Please reply with one number only: how many lines in the entries below contain the string "English".

Page-level text extractions
+---+

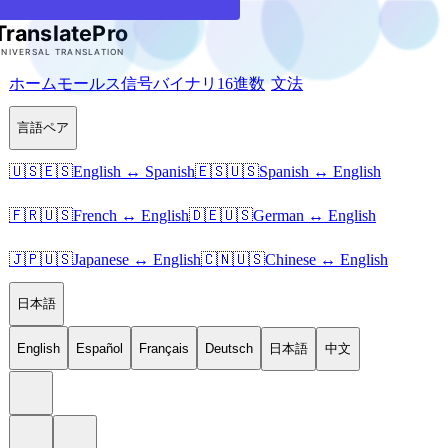
ホーム
モールス信号
バイナリ
16進数
文法
言語ペア
🇺🇸🇪🇸
English ↔ Spanish
🇪🇸🇺🇸
Spanish ↔ English
🇫🇷🇺🇸
French ↔ English
🇩🇪🇺🇸
German ↔ English
🇯🇵🇺🇸
Japanese ↔ English
🇨🇳🇺🇸
Chinese ↔ English
日本語
English
Español
Français
Deutsch
日本語
中文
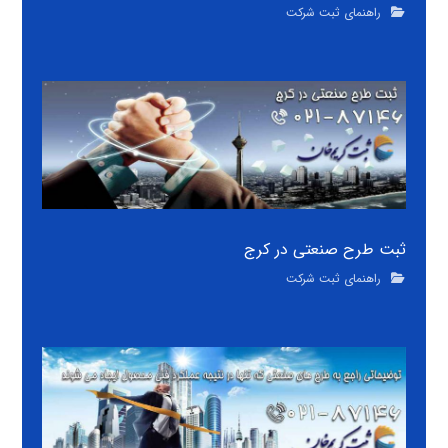
راهنمای ثبت شرکت
ثبت طرح صنعتی در کرج
راهنمای ثبت شرکت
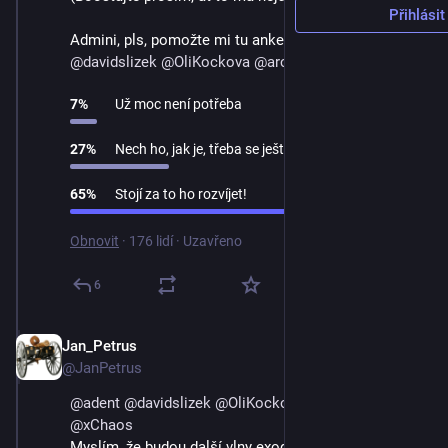
Přihlásit
Admini, pls, pomožte mi tu anketu rozšířit. 
@
davidslizek
@
OliKockova
@
archos
@
xChaos
7
%
Už moc není potřeba
27
%
Nech ho, jak je, třeba se ještě někomu hodí
65
%
Stojí za to ho rozvíjet!
Obnovit
·
176 lidí
·
Uzavřeno
6
Jan_Petrus
3. 9. 2023
@JanPetrus
@
adent
@
davidslizek
@
OliKockova
@
archos
@
xChaos
Myslím, že budou další vlny exodu a ten seznam se 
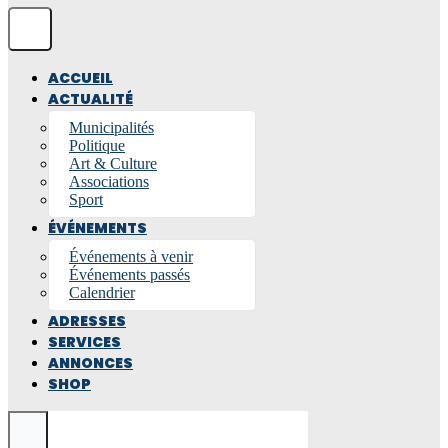
ACCUEIL
ACTUALITÉ
Municipalités
Politique
Art & Culture
Associations
Sport
ÉVÉNEMENTS
Événements à venir
Événements passés
Calendrier
ADRESSES
SERVICES
ANNONCES
SHOP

+---+

▸ WRITTEN RESPONSE
7